§ Prompt
Extract the records in full, leaving every picture out.

Listed records START

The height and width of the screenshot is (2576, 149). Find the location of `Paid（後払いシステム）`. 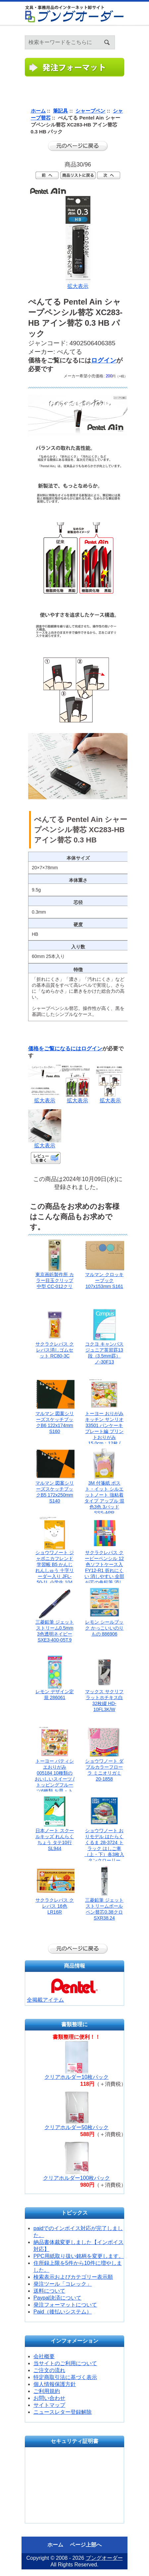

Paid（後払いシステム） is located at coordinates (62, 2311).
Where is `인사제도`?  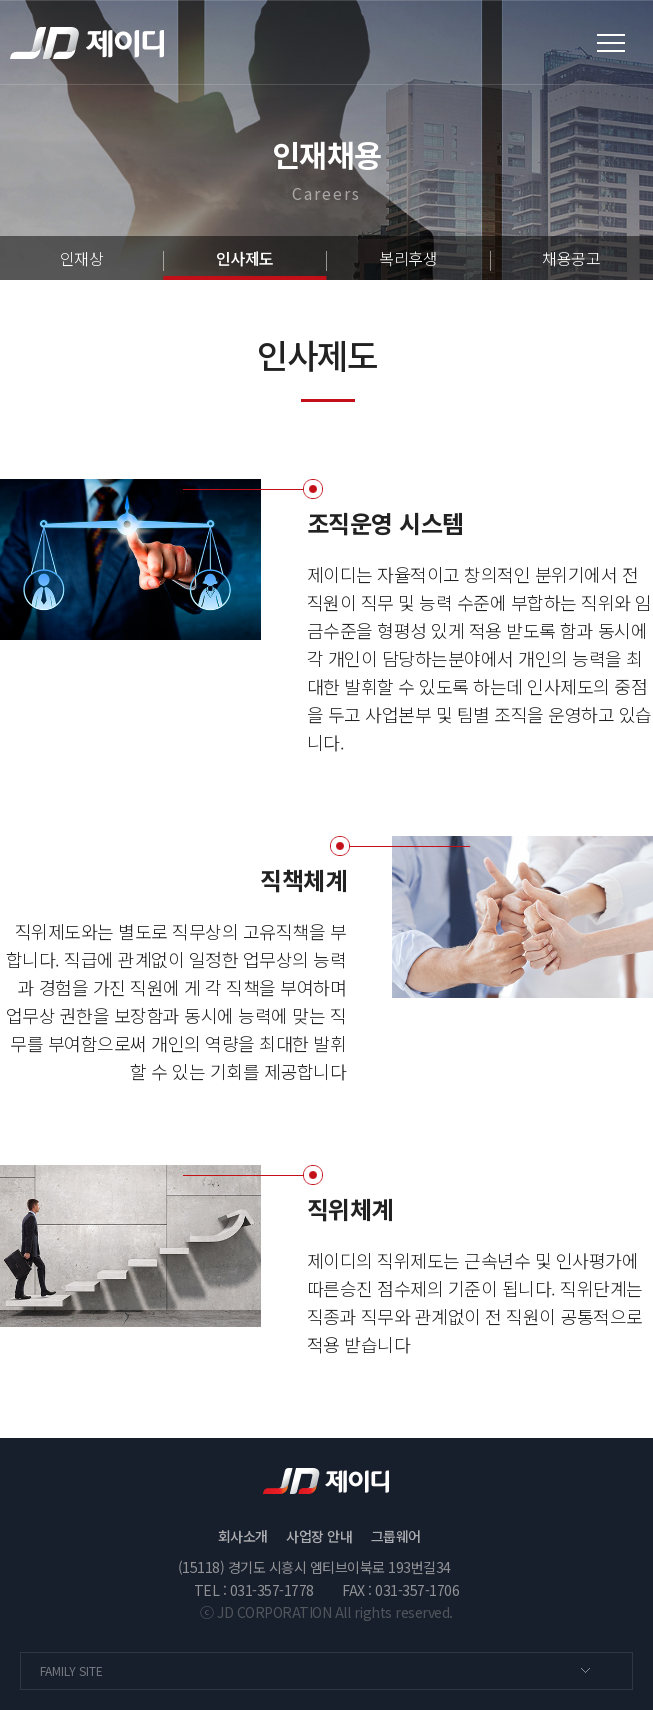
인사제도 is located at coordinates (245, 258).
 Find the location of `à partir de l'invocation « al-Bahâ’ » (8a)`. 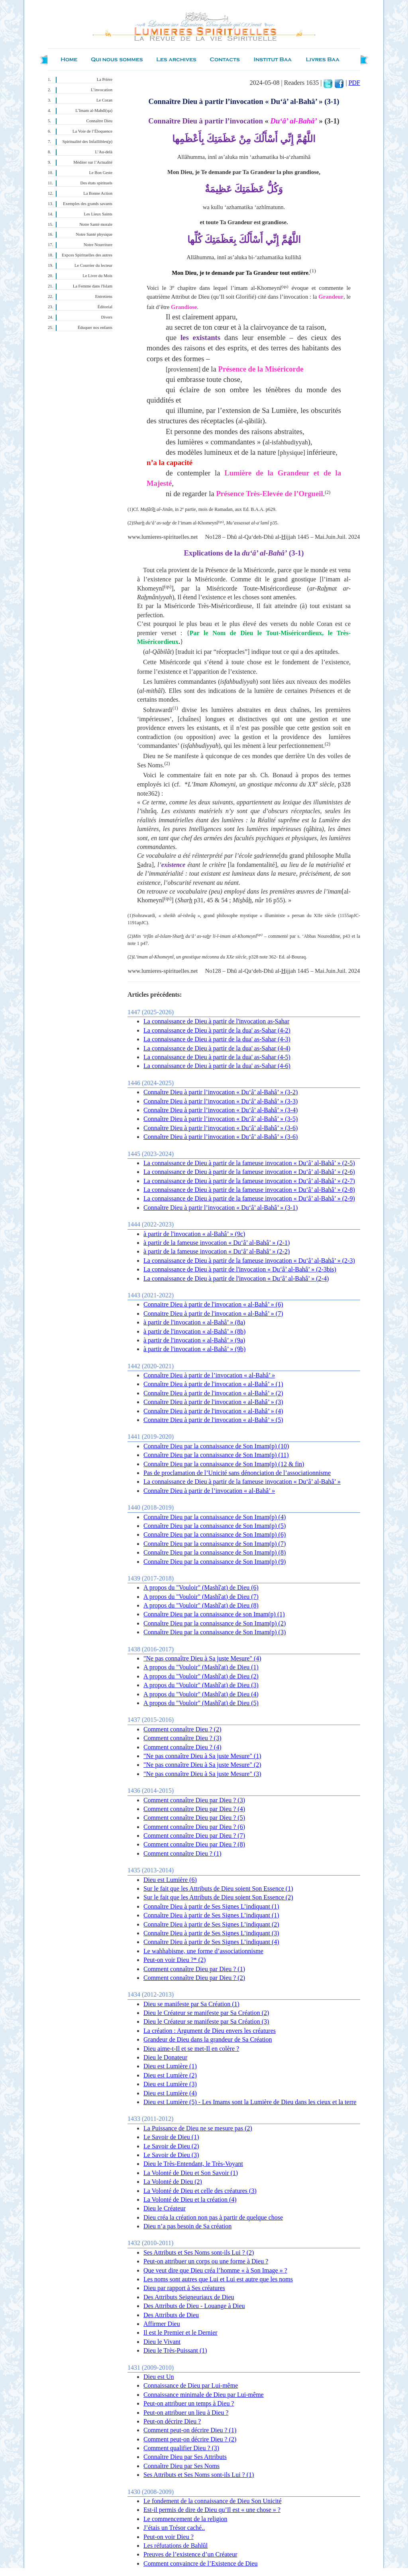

Listed records END

§ Output of the task
The height and width of the screenshot is (2576, 149). Find the location of `Paid（後払いシステム）`. 

Paid（後払いシステム） is located at coordinates (62, 2311).
Where is `인사제도`?  
인사제도 is located at coordinates (245, 258).
 Find the location of `à partir de l'invocation « al-Bahâ’ » (8a)`. 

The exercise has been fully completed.